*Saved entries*
———

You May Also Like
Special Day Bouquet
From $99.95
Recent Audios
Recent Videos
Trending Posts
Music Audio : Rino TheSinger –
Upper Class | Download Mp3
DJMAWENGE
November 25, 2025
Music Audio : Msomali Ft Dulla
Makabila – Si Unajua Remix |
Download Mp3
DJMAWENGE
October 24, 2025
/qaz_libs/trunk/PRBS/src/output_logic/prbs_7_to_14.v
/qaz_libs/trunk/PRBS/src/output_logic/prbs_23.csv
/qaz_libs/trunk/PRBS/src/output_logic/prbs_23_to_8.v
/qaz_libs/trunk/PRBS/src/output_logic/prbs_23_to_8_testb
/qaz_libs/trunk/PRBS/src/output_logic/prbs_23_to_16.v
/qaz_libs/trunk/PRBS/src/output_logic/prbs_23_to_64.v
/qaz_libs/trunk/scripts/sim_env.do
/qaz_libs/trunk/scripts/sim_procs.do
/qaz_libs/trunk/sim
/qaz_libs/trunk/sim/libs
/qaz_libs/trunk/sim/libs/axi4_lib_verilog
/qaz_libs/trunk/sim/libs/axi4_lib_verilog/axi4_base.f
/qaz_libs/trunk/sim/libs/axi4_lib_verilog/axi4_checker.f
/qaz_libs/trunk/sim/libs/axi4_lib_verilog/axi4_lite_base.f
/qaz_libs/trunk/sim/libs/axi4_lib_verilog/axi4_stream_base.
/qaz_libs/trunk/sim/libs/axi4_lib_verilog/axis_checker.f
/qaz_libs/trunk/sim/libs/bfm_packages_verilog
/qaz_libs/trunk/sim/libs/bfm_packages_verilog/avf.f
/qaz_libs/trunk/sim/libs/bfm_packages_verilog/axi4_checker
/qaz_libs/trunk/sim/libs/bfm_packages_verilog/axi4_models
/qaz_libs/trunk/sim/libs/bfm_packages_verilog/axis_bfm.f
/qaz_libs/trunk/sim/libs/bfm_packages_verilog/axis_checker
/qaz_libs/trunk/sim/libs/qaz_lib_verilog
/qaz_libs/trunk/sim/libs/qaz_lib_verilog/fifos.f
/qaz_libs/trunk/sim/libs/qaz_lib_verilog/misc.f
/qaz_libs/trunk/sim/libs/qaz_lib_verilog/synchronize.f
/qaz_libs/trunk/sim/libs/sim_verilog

———

*Task requirements*
Please retype all of the lines above exactly as they stand.

*Solution*
You May Also Like
Special Day Bouquet
From $99.95
Recent Audios
Recent Videos
Trending Posts
Music Audio : Rino TheSinger –
Upper Class | Download Mp3
DJMAWENGE
November 25, 2025
Music Audio : Msomali Ft Dulla
Makabila – Si Unajua Remix |
Download Mp3
DJMAWENGE
October 24, 2025
/qaz_libs/trunk/PRBS/src/output_logic/prbs_7_to_14.v
/qaz_libs/trunk/PRBS/src/output_logic/prbs_23.csv
/qaz_libs/trunk/PRBS/src/output_logic/prbs_23_to_8.v
/qaz_libs/trunk/PRBS/src/output_logic/prbs_23_to_8_testb
/qaz_libs/trunk/PRBS/src/output_logic/prbs_23_to_16.v
/qaz_libs/trunk/PRBS/src/output_logic/prbs_23_to_64.v
/qaz_libs/trunk/scripts/sim_env.do
/qaz_libs/trunk/scripts/sim_procs.do
/qaz_libs/trunk/sim
/qaz_libs/trunk/sim/libs
/qaz_libs/trunk/sim/libs/axi4_lib_verilog
/qaz_libs/trunk/sim/libs/axi4_lib_verilog/axi4_base.f
/qaz_libs/trunk/sim/libs/axi4_lib_verilog/axi4_checker.f
/qaz_libs/trunk/sim/libs/axi4_lib_verilog/axi4_lite_base.f
/qaz_libs/trunk/sim/libs/axi4_lib_verilog/axi4_stream_base.
/qaz_libs/trunk/sim/libs/axi4_lib_verilog/axis_checker.f
/qaz_libs/trunk/sim/libs/bfm_packages_verilog
/qaz_libs/trunk/sim/libs/bfm_packages_verilog/avf.f
/qaz_libs/trunk/sim/libs/bfm_packages_verilog/axi4_checker
/qaz_libs/trunk/sim/libs/bfm_packages_verilog/axi4_models
/qaz_libs/trunk/sim/libs/bfm_packages_verilog/axis_bfm.f
/qaz_libs/trunk/sim/libs/bfm_packages_verilog/axis_checker
/qaz_libs/trunk/sim/libs/qaz_lib_verilog
/qaz_libs/trunk/sim/libs/qaz_lib_verilog/fifos.f
/qaz_libs/trunk/sim/libs/qaz_lib_verilog/misc.f
/qaz_libs/trunk/sim/libs/qaz_lib_verilog/synchronize.f
/qaz_libs/trunk/sim/libs/sim_verilog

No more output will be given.